*** Block opens ***
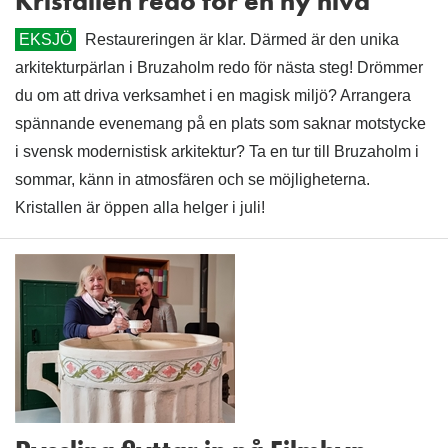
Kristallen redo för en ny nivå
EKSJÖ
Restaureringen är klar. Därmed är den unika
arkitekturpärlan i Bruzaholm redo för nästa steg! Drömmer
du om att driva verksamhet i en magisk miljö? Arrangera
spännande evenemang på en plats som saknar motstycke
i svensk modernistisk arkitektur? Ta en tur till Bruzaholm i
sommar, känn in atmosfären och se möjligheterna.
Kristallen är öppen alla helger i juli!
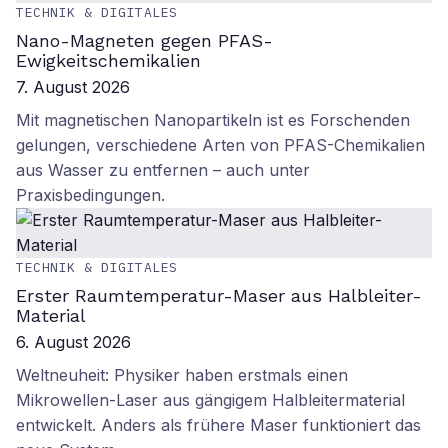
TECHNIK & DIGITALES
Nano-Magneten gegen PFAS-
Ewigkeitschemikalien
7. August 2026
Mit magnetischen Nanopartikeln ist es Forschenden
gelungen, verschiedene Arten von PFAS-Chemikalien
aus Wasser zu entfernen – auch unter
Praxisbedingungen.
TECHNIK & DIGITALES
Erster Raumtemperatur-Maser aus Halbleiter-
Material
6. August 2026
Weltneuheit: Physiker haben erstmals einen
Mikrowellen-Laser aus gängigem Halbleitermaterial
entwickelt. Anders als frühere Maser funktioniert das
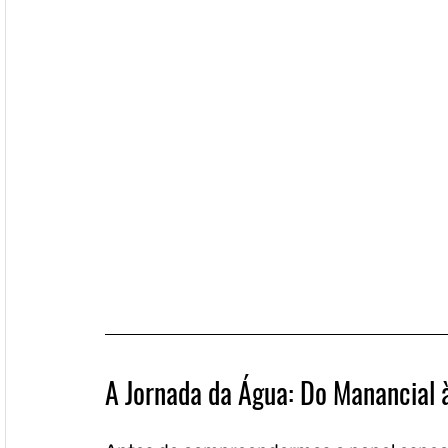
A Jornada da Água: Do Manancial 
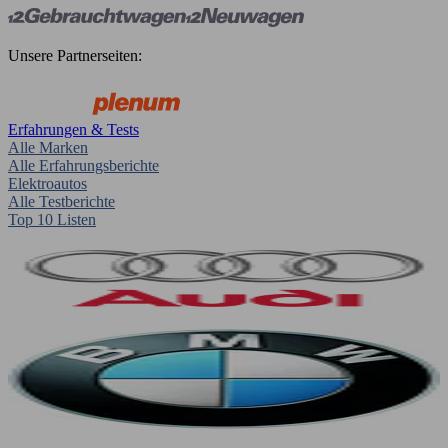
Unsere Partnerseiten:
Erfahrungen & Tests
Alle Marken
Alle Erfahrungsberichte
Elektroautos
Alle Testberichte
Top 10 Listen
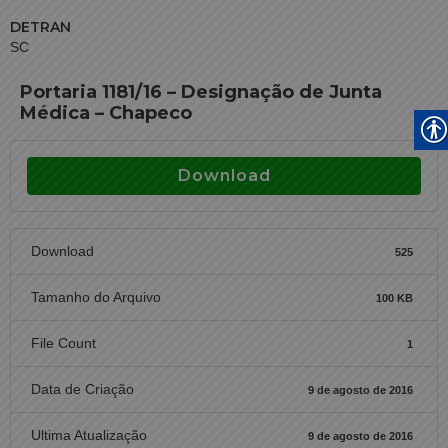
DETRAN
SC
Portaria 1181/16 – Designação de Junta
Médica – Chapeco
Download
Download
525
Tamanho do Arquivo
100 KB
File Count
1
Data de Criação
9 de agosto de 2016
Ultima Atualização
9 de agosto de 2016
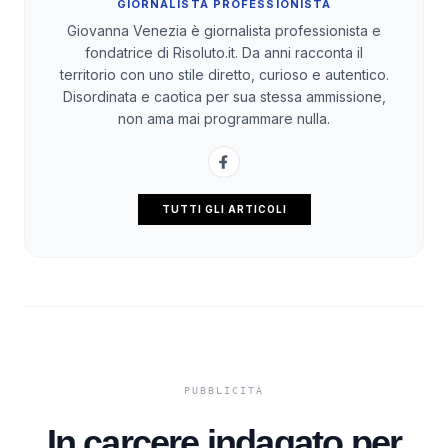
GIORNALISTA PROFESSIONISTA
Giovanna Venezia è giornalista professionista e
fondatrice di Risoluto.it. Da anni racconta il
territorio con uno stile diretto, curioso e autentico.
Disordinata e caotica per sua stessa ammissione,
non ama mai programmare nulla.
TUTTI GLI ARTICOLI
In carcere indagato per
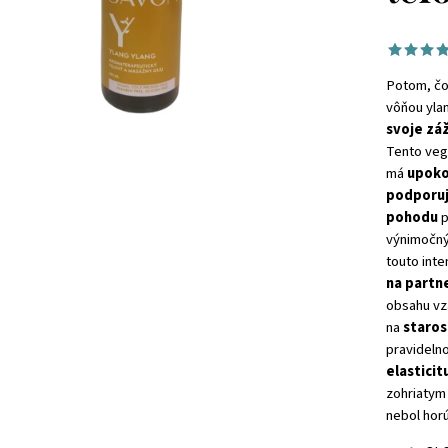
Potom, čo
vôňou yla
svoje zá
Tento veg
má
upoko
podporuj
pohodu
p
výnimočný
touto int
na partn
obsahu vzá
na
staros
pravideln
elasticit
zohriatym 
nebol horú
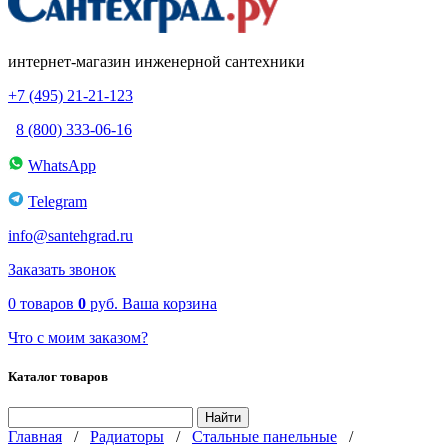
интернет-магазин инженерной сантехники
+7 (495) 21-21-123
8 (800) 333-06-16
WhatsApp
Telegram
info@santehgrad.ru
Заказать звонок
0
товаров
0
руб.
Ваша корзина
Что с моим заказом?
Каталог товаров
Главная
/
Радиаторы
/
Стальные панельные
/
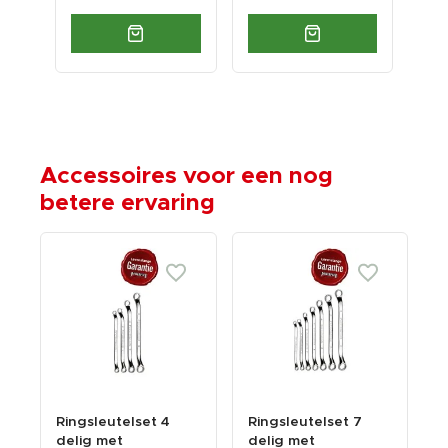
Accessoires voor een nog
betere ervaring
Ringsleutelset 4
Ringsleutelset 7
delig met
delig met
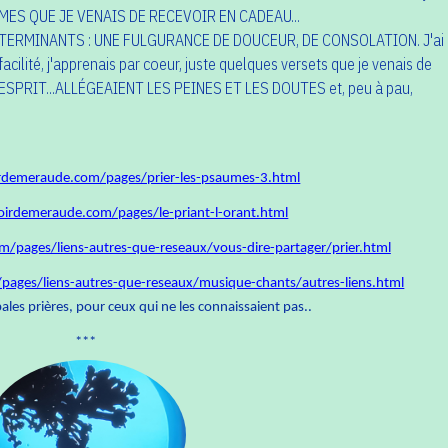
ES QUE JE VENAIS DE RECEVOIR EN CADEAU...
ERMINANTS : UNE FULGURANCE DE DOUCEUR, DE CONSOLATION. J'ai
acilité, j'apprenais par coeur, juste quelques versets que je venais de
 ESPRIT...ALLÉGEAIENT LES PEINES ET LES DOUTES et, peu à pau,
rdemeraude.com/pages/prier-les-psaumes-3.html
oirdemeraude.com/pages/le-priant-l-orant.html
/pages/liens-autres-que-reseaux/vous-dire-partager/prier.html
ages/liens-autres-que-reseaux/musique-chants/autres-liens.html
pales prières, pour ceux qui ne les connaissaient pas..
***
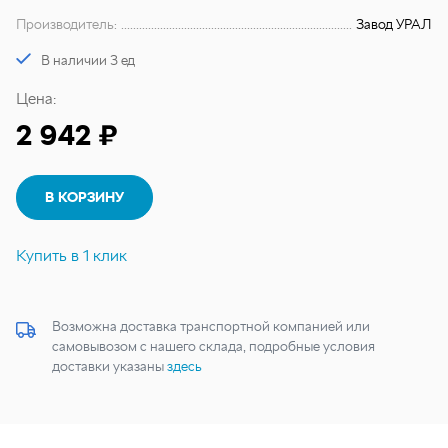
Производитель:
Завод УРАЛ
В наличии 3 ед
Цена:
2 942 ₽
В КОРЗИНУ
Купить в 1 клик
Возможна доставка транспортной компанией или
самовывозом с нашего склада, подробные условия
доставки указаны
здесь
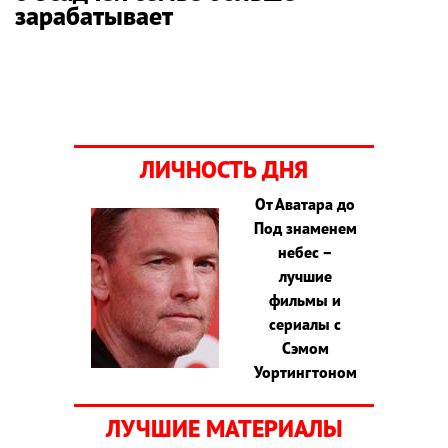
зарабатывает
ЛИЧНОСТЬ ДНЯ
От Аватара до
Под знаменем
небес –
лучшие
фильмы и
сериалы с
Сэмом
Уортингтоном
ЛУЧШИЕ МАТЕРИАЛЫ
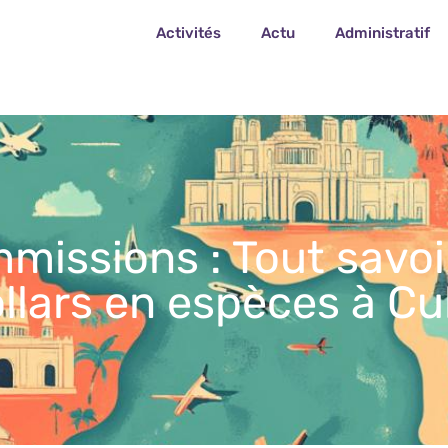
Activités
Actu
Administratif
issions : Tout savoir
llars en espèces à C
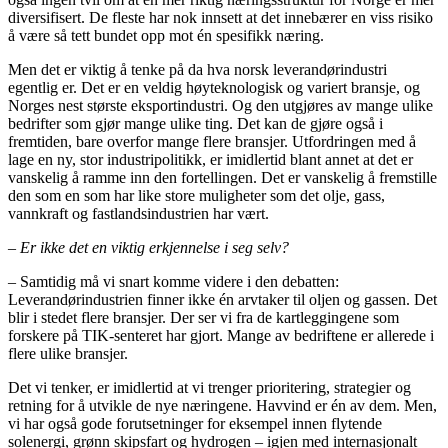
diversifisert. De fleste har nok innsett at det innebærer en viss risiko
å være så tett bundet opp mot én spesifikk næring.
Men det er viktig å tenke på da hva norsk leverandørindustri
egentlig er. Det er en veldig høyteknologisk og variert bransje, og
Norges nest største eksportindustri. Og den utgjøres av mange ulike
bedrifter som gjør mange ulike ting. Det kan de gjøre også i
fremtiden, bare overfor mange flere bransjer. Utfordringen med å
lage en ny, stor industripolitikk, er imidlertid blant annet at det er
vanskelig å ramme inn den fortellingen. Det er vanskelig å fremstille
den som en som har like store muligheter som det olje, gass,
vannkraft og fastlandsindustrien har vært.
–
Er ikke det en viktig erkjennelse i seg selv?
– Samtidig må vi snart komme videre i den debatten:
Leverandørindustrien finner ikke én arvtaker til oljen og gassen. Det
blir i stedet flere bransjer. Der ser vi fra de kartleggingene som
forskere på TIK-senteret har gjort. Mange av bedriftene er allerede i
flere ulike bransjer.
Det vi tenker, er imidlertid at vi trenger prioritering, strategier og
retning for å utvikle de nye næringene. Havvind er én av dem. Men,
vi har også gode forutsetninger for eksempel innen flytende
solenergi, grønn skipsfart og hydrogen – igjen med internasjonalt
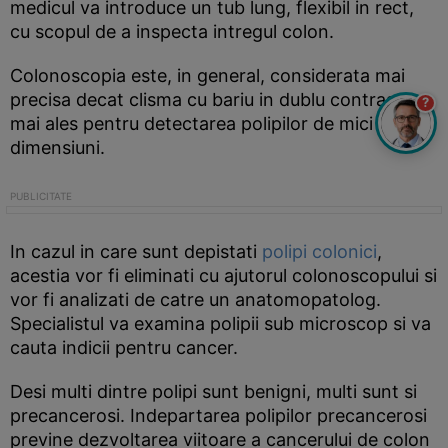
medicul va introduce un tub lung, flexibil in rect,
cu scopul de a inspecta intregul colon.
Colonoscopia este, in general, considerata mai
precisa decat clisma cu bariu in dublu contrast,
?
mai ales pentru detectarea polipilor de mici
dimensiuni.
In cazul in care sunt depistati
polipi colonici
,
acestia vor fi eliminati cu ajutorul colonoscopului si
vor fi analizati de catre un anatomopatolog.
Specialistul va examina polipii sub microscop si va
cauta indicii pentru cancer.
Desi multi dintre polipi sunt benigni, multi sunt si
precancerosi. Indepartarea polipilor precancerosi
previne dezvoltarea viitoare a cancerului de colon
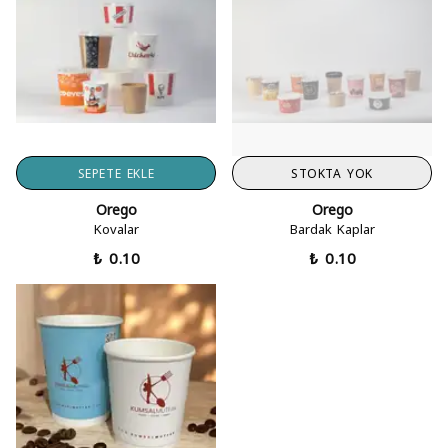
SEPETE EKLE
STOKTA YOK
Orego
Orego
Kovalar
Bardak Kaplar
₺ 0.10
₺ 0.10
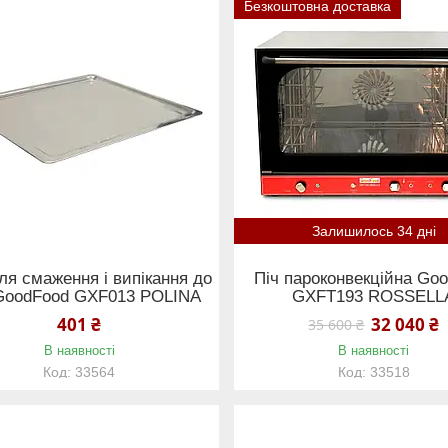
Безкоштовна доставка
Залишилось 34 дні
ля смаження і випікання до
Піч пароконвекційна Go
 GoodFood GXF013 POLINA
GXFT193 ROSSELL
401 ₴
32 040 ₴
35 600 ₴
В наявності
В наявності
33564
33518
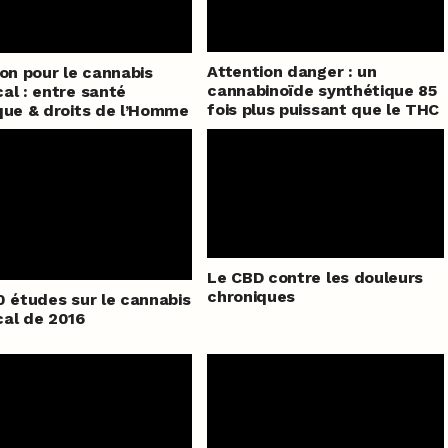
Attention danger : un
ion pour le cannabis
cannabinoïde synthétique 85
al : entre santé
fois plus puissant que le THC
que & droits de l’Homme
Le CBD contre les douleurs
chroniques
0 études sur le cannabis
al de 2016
*** Block closes ***
— EXERCISE AIM —
Only one stretch of the data is wanted: write out exactly the lines from the one holding "В наличии 3 ед" through the one holding "diversifisert. De fleste", both included, without the pictures.

— RESULT OF THIS EXERCISE —
В наличии 3 ед
Цена:
2 942 ₽
В КОРЗИНУ
Купить в 1 клик
Возможна доставка транспортной компанией или
самовывозом с нашего склада, подробные условия
доставки указаны
здесь
зарабатывает
ЛИЧНОСТЬ ДНЯ
От Аватара до
Под знаменем
небес –
лучшие
фильмы и
сериалы с
Сэмом
Уортингтоном
ЛУЧШИЕ МАТЕРИАЛЫ
Activités
Actu
Administratif
issions : Tout savoir
llars en espèces à C
diversifisert. De fleste har nok innsett at det innebærer en viss risiko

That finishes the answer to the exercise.